Ija se retourna et jeta un regard interrogateur à son éidolon. Tuku lui rendit le même regard et pencha la tête un peu à la manière d’un chien domestique qui s’attend à ce que son maître lance un bâton. Qui était cette étrange créature, qui n’était pas aussi imaginaire qu’elle l’avait toujours pensé ? Elle avait l’impression de déjà si bien le connaître. Elle l’avait créé lorsqu’elle était tout jeune enfant après tout… n’est-ce pas ?

Un petit groupe de chercheurs qui travaillaient non loin de là en aval sur la rivière s’étaient rapprochés de l’endroit où Ija et son éidolon se tenaient. Son père était parmi eux. Aucun d’eux ne semblait effrayé par Tuku ou par sa rune brillante. Ils étaient simplement curieux, intéressés dans un nouvel élément qu’ils pourraient mentionner dans leurs rapports. Son père, cependant, semblait fier et débordant de joie en voyant la nouvelle vocation de sa fille. Remarquant la confusion dans le regard d’Ija, son enseignant lui offrit quelques mots réconfortants. « Oui, tu as encore beaucoup à apprendre à propos de toi-même, Ija. Ta difficulté à suivre la voie qui était tracée devant toi vient peut-être du fait que tu avais une voie différente à suivre, un chemin à parcourir côte à côte avec Tuku. Nous sommes incapables de t’enseigner ces choses, tes parents et moi. Tu dois en apprendre plus sur toi et sur ton lien avec Tuku par toi-même. Mais n’aie crainte, nous t’aiderons autant que possible et je suis certain que Tuku te guidera également, à sa façon. » L’enseignant s’interrompit un moment pour réfléchir. « N’aie pas peur, ma petite. Il n’y a peut-être personne d’autre qui suit la voie qui s’ouvre devant toi, mais tu ne seras jamais vraiment seule dans ton voyage. »

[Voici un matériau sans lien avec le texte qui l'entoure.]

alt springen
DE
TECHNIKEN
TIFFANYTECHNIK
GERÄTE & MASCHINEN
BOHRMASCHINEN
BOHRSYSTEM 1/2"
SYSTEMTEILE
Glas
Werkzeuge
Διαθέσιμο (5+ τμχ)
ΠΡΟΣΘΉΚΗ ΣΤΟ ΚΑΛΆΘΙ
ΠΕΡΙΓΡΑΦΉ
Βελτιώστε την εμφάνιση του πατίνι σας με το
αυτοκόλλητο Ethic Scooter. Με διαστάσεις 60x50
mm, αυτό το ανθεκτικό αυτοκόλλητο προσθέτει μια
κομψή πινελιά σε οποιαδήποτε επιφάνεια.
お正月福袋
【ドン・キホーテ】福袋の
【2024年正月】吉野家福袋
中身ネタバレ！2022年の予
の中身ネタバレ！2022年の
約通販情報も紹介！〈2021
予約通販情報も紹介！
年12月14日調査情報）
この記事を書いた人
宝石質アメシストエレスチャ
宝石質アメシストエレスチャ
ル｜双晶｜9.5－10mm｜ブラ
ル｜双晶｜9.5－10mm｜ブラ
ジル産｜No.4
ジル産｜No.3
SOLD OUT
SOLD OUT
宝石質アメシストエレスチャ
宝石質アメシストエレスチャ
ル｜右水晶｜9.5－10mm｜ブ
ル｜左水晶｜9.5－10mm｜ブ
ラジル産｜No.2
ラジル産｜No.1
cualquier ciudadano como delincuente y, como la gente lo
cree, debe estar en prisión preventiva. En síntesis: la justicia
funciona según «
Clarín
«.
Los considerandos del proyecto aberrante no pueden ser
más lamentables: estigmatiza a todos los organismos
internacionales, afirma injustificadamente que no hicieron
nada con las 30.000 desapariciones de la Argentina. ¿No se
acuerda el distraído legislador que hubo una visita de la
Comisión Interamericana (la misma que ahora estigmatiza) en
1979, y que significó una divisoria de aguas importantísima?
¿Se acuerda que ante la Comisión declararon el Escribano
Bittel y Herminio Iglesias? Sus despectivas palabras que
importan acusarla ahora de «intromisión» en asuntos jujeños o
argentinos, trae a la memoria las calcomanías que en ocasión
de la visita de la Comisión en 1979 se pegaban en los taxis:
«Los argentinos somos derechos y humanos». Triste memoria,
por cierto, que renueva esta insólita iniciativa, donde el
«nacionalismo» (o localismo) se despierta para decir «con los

Pendant les semaines et les mois qui suivirent, Ija et Tuku voyagèrent loin de Kiutu, plus loin qu’elle n’avait jamais été avant, à Nantambu où les bibliothèques de la Magambya promettaient des réponses à son appel (si elle parvenait à se concentrer suffisamment pour les lires). Mais, contrairement aux leçons de sa jeunesse, Ija trouvait que les questions qu’elle se posait étaient des motivations suffisantes pour pouvoir apprendre par elle-même. Et, comme elle apprenait plus facilement en faisant qu’en lisant ou en écoutant une leçon, le fait qu’elle pouvait désormais explorer les limites de son pouvoir et de l’étrange lien qu’elle partageait avec son cher Tuku voulait dire qu’elle parviendrait toujours à trouver la volonté de se lever et de faire face aux défis du nouveau jour, ensemble.

Ija a rencontré de nombreux chercheurs de savoir au cours de ses voyages, et elle fait un compagnon loyal, bien qu’un peu espiègle. Tuku a tendance à être plutôt distant et grognon quand il interagit avec toute autre personne qu’Ija, mais il s’habitue peu à peu à ceux qui, de toutes évidence, ne veulent aucun mal à la conjuratrice. Ensemble, Ija et Tuku prévoient de visiter la Cicatrice de Sarkoris un jour, pour découvrir tout ce qu’ils peuvent apprendre au sujet de leur lien de la part des appelle-dieux qui reviennent sur ces terres maintenant que la Plaie du Monde est refermée. Jusqu’à ce jour, cependant, Ija et Tuku vont là où leurs envies les mènent et reviennent régulièrement à Kiutu pour partager des dessins et des récits oraux de leurs aventures avec sa famille et ses amis.